One thing about all this continued to puzzle Six, and that was the conversation Danziger had been having when Six had found him in the Glad Hand this morning. Danziger had been pumping old Will Greer about Marianne Holbrook’s background—her soldier father, his rescue from a Rebel prison camp by a spy
named Boone, and his family background in Connecticut. If Danziger’s only interest in Marianne Holbrook was that she was a pretty girl and he wanted to make social contact with her, then he had a strange way of going about it: he might have asked the girl herself, instead of doing roundabout detective work to find out about her.
Danziger had been frank enough about his personal problems, but he hadn’t said anything at all to Six about what he was doing here; and there was something about the way Danziger acted that suggested he wasn’t just passing through. He was in Spanish Flat for a reason, and evidently the reason had something to do with Marianne Holbrook.

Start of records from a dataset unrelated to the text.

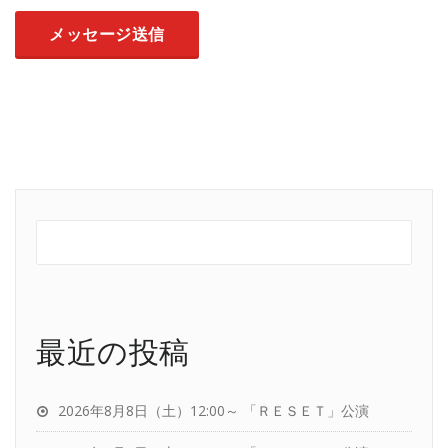
最近の投稿
2026年8月8日（土）12:00～ 「ＲＥＳＥＴ」公演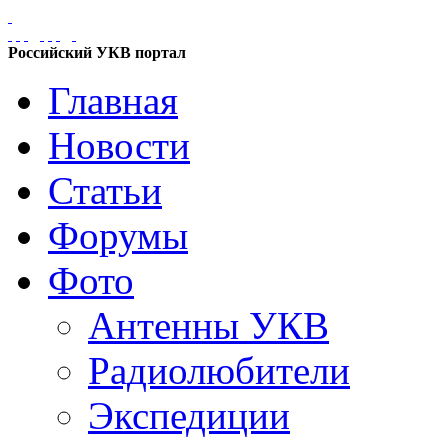
Российский УКВ портал
Главная
Новости
Статьи
Форумы
Фото
Антенны УКВ
Радиолюбители
Экспедиции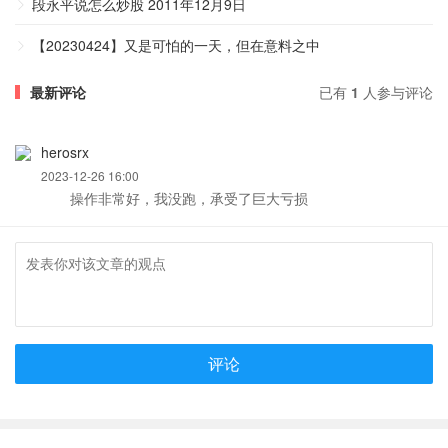
段永平说怎么炒股 2011年12月9日
【20230424】又是可怕的一天，但在意料之中
最新评论
已有
1
人参与评论
herosrx
2023-12-26 16:00
操作非常好，我没跑，承受了巨大亏损
评论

Six looked up the street. Gene and Sheila Lanphier were still at their silent post before the gun shop. Six’s glance traveled down the street toward the hotel, where Danziger had disappeared inside with Marianne Holbrook—perhaps to proceed with whatever mysterious plan he had. Six brooded on that but after a while decided there wasn’t much he could do about it unless someone asked him to help. It wasn’t his job to meddle in private business.
He glanced bleakly at the sky, gave up his vigil, and turned into his office. He couldn’t shake the feeling that the currents now flowing through town were carrying a floodtide of trouble at their crest.
Late in the afternoon Cort Danziger drifted into the Drover’s Rest for a drink and saw that a card game was in busy progress at Wade Cruze’s table. One of the players was Owen McQuarter, and McQuarter’s intent concentration on the play made it clear that he was deep into the game and serious about it. Danziger had been a gambler long enough to know the symptoms, and he could see that McQuarter was going to stay with the game for quite some time.
It was just the opening Danziger sought. He finished his drink and walked back to the hotel, glancing at the sky: the rain was still holding off but the thick carpet of clouds continued to roll overhead, darkening the earth so that now, before six o’clock, twilight seemed to be on the town. When he crossed an intersection and looked west along the open street, he could see a darker wall of heavy cloud massing on the horizon. Below it hung sharply slanted streaks of rain, indicating a strong wind driving forward.